■ RECORDS FOR PROCESSING
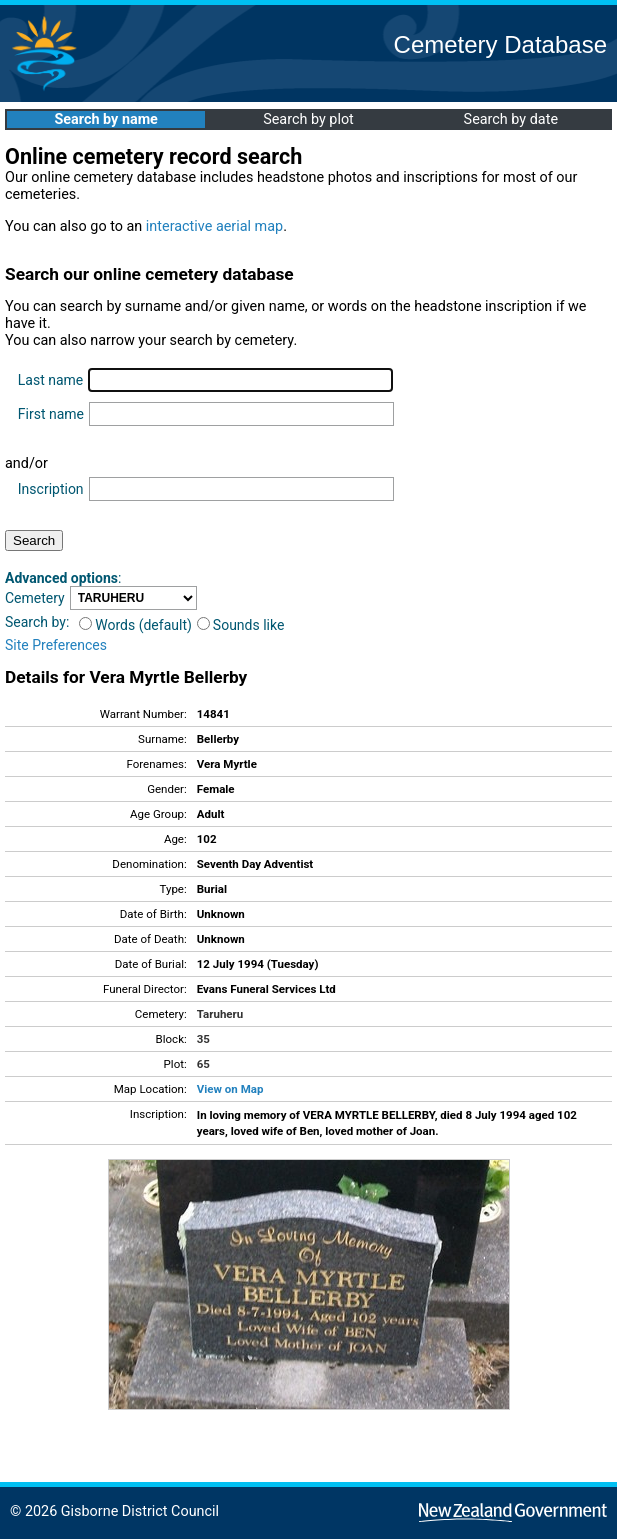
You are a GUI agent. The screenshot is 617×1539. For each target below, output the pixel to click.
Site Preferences (56, 645)
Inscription (51, 489)
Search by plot (308, 119)
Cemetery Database (500, 44)
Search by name (105, 119)
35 (203, 1039)
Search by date (511, 119)
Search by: (37, 622)
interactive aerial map (214, 226)
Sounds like (241, 625)
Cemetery (35, 598)
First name (51, 414)
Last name (50, 380)
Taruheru (220, 1014)
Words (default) (135, 625)
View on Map (230, 1089)
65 (203, 1064)
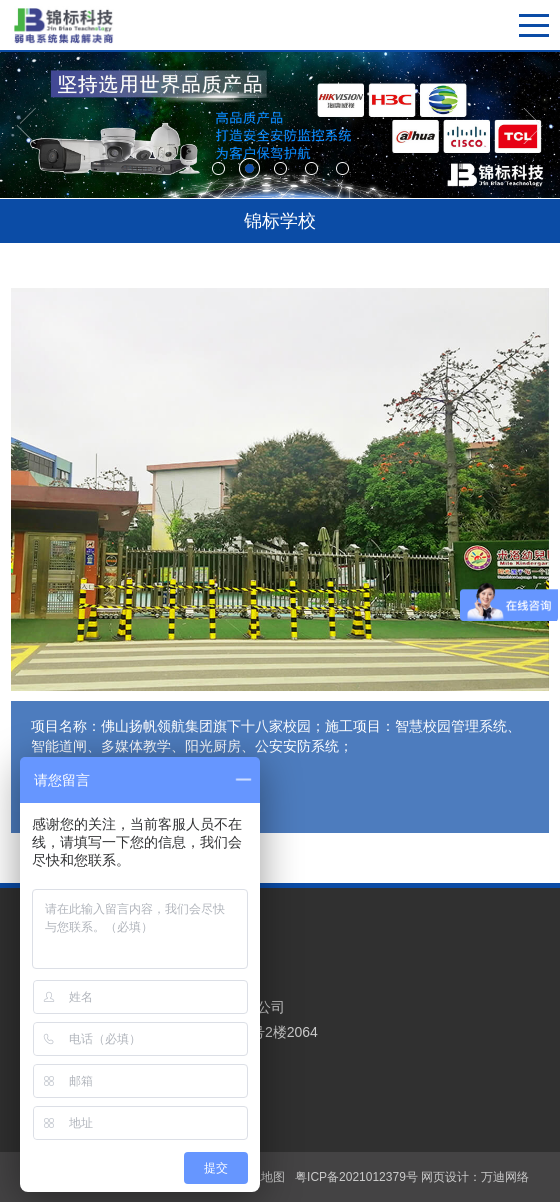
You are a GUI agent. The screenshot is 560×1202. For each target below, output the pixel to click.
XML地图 (260, 1177)
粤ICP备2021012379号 (356, 1177)
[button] (27, 126)
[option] (280, 125)
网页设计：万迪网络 (475, 1177)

■ EXERCISE DESCRIPTION
Check the records above line by line and tally those holding the string "output". Answer with the number only.

■ RESPONSE
2